# Definition of Function Notation

Consider the relation $y=3x+2$, which is a function.
The $y$-values are determined from the $x$-values, so we say ‘$y$ is a function of $x$, which is abbreviated to $y=f(x)$.
So, the rule $y=3x+2$ can be also be written as following.
$$f: \mapsto 3x+2$$
$$\text{or}$$
$$f(x)=3x+2$$
$$\text{or}$$
$$y=3x+2$$
Function $f$ such that $x$ is converted into $3x+2$.

### Example 1

If $f(x)=4x-5$, find $f(2)$.

\begin{align} \displaystyle f(2) &= 4 \times 2 – 5 \\ &= 3 \end{align}

### Example 2

If $f(x)=x^2-5x+1$, find $f(-1)$.

\begin{align} \displaystyle f(-1) &= (-1)^2-5(-1)+1 \\ &= 7 \end{align}

### Example 3

If $f(x)=x^2-3x+2$, find $f(x+1)$.

\begin{align} \displaystyle f(x+1) &= (x+1)^2-3(x=1)+2 \\ &= x^2+2x=1-3x-3+2 \\ &= x^2+x \end{align}

### Example 4

Given $f(x)=ax+b$, $f(1)=7$ and $f(2)=11$, find $a$ and $b$.

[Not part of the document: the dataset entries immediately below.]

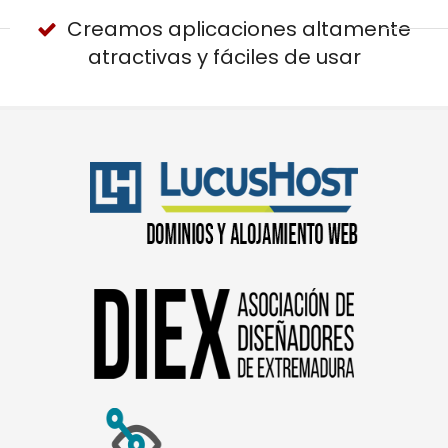
Creamos aplicaciones altamente
atractivas y fáciles de usar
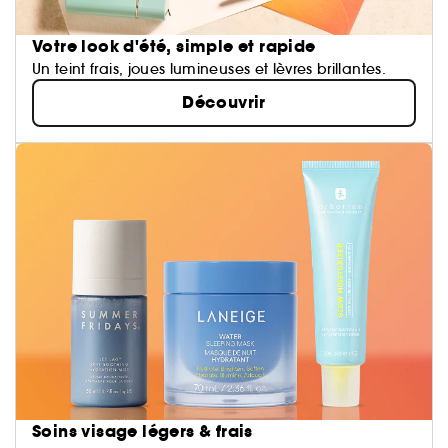
Votre look d'été, simple et rapide
Un teint frais, joues lumineuses et lèvres brillantes.
Découvrir
Soins visage légers & frais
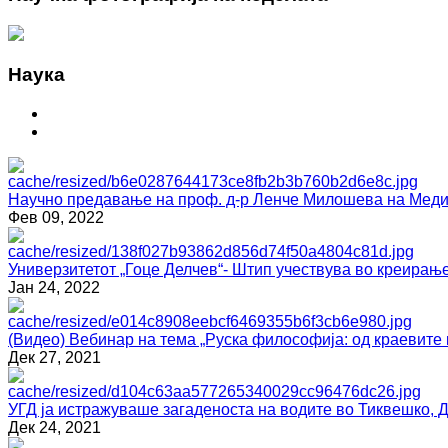
Наука
Научно предавање на проф. д-р Ленче Милошева на Медиц
Фев 09, 2022
Универзитетот „Гоце Делчев“- Штип учествува во креирање
Јан 24, 2022
(Видео) Вебинар на тема „Руска философија: од краевите 
Дек 27, 2021
УГД ја истражуваше загаденоста на водите во Тиквешко, 
Дек 24, 2021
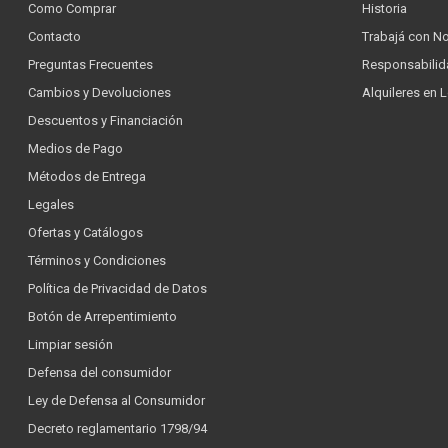
Como Comprar
Historia
Contacto
Trabajá con N
Preguntas Frecuentes
Responsabilid
Cambios y Devoluciones
Alquileres en 
Descuentos y Financiación
Medios de Pago
Métodos de Entrega
Legales
Ofertas y Catálogos
Términos y Condiciones
Política de Privacidad de Datos
Botón de Arrepentimiento
Limpiar sesión
Defensa del consumidor
Ley de Defensa al Consumidor
Decreto reglamentario 1798/94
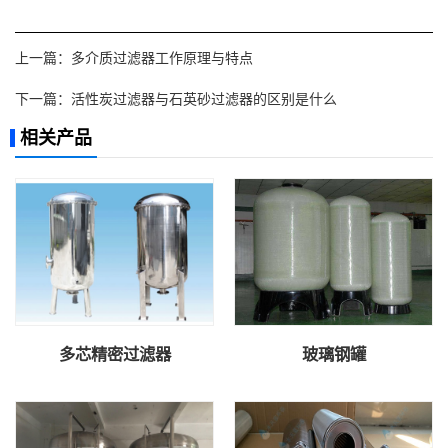
上一篇：
多介质过滤器工作原理与特点
下一篇：
活性炭过滤器与石英砂过滤器的区别是什么
相关产品
多芯精密过滤器
玻璃钢罐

\begin{align} \displaystyle f(1) &= 7 \\ a \times 1 +b &= 7 \\ a+b &= 7 \cdots (1) \\ f(2) &= 11 \\ a \times 2 + b &= 11 \\ 2a+b &= 11 \cdots (2) \\ (2) &- (1) \\ (2a+b) – (a+b) &= 11-7 \\ a &= 4 \\ 4 + b &= 7 \cdots (1) \\ b &= 3 \\ \end{align}